• _Action item_
Extract the lines that carry the string "pressing" from the listing.

• _Extracted data_
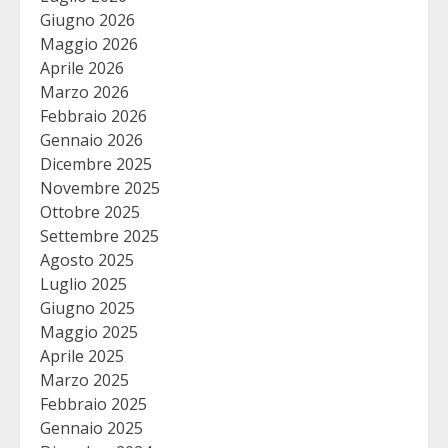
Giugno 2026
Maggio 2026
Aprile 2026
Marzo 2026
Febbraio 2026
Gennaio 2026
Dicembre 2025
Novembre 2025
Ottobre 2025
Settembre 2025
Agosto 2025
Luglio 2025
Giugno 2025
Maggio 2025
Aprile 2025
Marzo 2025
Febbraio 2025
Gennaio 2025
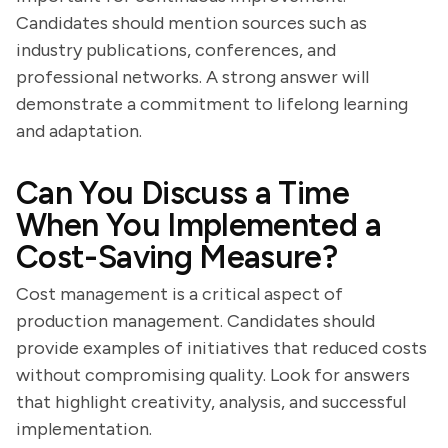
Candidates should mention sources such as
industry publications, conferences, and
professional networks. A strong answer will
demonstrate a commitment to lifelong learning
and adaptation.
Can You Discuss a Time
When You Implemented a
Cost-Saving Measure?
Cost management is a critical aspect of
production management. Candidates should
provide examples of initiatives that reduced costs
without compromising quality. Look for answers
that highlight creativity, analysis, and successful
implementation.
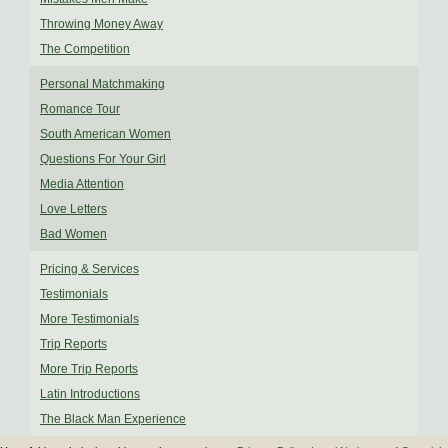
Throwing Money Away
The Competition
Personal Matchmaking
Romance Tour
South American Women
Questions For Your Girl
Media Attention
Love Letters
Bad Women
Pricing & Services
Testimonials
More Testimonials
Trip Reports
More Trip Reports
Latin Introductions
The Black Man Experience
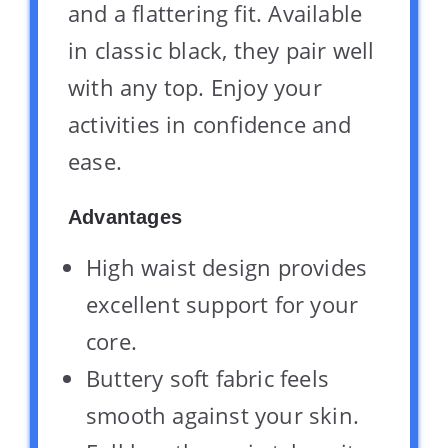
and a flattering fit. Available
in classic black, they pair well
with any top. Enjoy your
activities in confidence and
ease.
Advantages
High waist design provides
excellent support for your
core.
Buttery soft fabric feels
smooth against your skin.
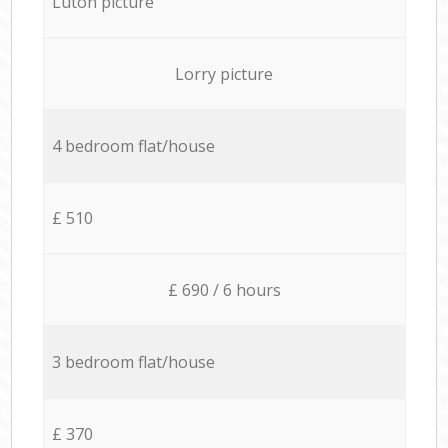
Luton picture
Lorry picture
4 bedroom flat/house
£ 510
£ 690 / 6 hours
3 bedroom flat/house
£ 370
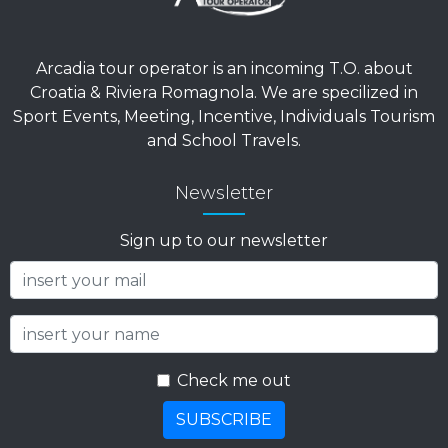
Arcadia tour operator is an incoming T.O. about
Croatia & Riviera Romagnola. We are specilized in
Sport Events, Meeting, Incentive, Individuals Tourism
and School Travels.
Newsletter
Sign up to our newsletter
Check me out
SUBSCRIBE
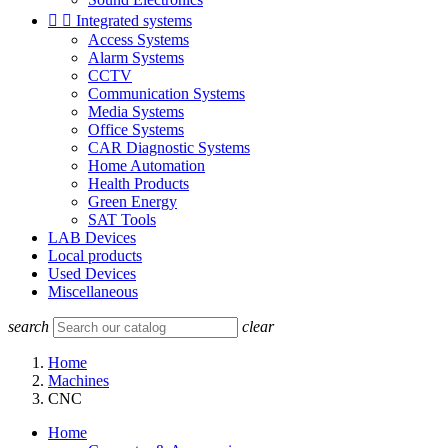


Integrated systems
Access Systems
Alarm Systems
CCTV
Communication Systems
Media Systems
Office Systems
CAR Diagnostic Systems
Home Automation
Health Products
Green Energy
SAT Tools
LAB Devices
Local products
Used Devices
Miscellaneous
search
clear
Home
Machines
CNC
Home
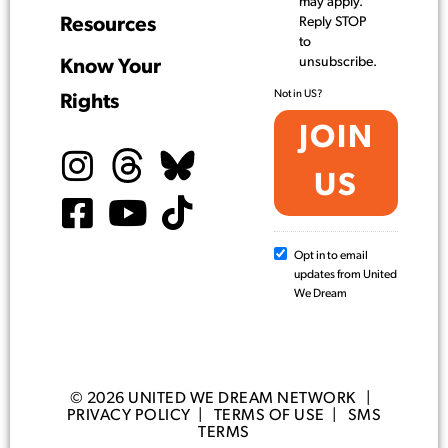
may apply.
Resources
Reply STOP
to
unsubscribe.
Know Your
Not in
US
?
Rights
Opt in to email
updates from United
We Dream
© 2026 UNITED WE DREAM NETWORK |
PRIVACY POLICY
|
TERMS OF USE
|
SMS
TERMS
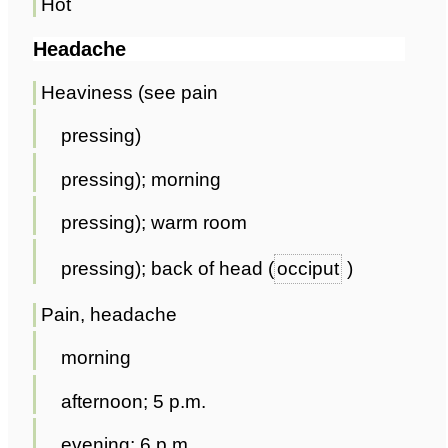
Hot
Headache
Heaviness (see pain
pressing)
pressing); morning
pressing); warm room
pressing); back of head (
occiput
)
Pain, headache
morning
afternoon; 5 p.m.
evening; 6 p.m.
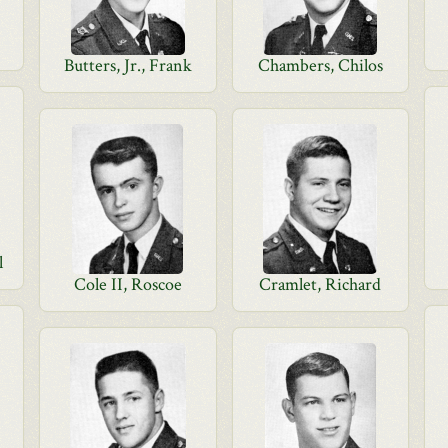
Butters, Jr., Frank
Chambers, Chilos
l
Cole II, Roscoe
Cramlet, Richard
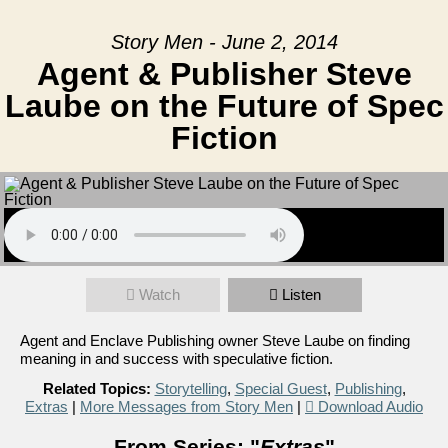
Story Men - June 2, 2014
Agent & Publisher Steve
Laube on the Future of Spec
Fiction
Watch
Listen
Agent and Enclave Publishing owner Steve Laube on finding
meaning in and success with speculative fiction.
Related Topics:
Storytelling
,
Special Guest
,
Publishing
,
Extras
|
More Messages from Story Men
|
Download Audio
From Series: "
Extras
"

• _Exercise response_
pressing)
pressing); morning
pressing); warm room
pressing); back of head (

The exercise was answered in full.